Le contrôle des établissements pharmaceutiques est essentiel pour la santé publique. Il permet de vérifier le respect, par les professionnels, des normes et réglementations en vigueur et d’assurer la qualité des produits délivrés aux patients. Le pharmacien, en tant que professionnel de santé et membre d’une profession réglementée, a le devoir de coopérer avec les autorités administratives afin de faciliter leurs missions de contrôle.
Ainsi qu’il est dit à l’article L.5127-1 du code de la santé publique, « l’inspection de la pharmacie est exercée par les pharmaciens inspecteurs de santé publique ainsi que par les inspecteurs des agences régionales de santé ayant la qualité de pharmacien ».
Les pharmaciens-inspecteurs contrôlent tous les types d’établissements pharmaceutiques. Ils peuvent visiter les locaux de façon inopinée et avoir accès aux documents et produits de toute nature qui s’y trouvent, en application des articles L.1421-1 à L.1421-3 du code de la santé publique. La visite peut s’effectuer entre 8 heures et 20 heures.
Si le responsable présent s’oppose à la visite, celle-ci doit être autorisée par le juge des libertés et de la détention. Lorsque la visite a pour but de constater d’éventuelles infractions pénales, le procureur de la République en est préalablement informé (article L.5411-2 du code de la santé publique). Tel n’est pas le cas, par exemple, d’une inspection d’officine réalisée dans le cadre d’un programme régional d’enquêtes thématiques inopinées (CE, 21 juillet 2025, n° 496297).
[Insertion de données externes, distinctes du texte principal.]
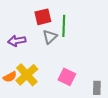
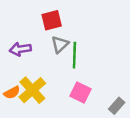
green line: (64, 26) -> (74, 55), moved
gray rectangle: (97, 88) -> (117, 106), turned 40

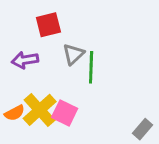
red square: (52, 20) -> (48, 25), moved
pink square: (80, 92) -> (65, 113), moved

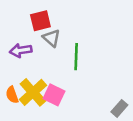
gray triangle: (73, 54) -> (52, 38), moved, turned -36
orange semicircle: (15, 113) -> (12, 95), turned 98

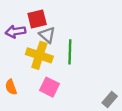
purple arrow: (21, 50) -> (15, 31), moved
yellow cross: (33, 92) -> (39, 55), moved, turned -30

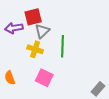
gray triangle: (47, 35) -> (42, 31), turned 35
yellow cross: (39, 55) -> (35, 49), size x0.7

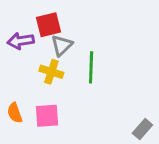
pink square: (44, 78) -> (47, 116), moved, turned -30

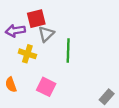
yellow cross: (51, 72) -> (27, 54), moved
pink square: (47, 116) -> (46, 87), moved, turned 30

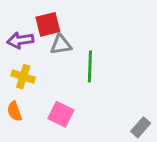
gray triangle: (46, 34) -> (61, 45), turned 35
yellow cross: (27, 54) -> (23, 77), moved

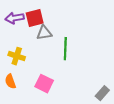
purple arrow: (20, 40) -> (15, 18), moved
Le pharmacien doit par ailleurs veiller à ne pas compromettre le fonctionnement des institutions et des régimes de protection sociale de manière à préserver le bon fonctionnement du système de santé et la confiance accordée à la profession.
CDPI du CCB, 13 juin 2019, n° AD/05105-1/CC : Le pharmacien responsable d’une entreprise de médicaments qui minimise auprès de l’Agence nationale de sécurité du médicament et des produits de santé l’importance et la gravité d’incidents répétés dans son entreprise méconnaît ses obligations de coopération et de maintien de relations confiantes avec les autorités de santé.
CDCN, 9 juillet 2021, n° AD/05582-2/CN : Le pharmacien titulaire d’officine qui s’oppose à l’accès par les pharmaciens inspecteurs à son officine et conteste les modalités de contrôle de l’agence régionale de santé commet un manquement à son obligation de coopération avec les autorités administratives.
CDCN, 19 novembre 2025, n° AD/07595-2/CN : Le pharmacien titulaire d’officine procédant à des délivrances et à des facturations irrégulières porte atteinte au bon fonctionnement des institutions et régimes de protection sociale, sans que soient de nature à l’exonérer de sa responsabilité les circonstances tenant au remboursement de la somme indue à l’assurance maladie et à l’absence de caractère frauduleux des faits reprochés.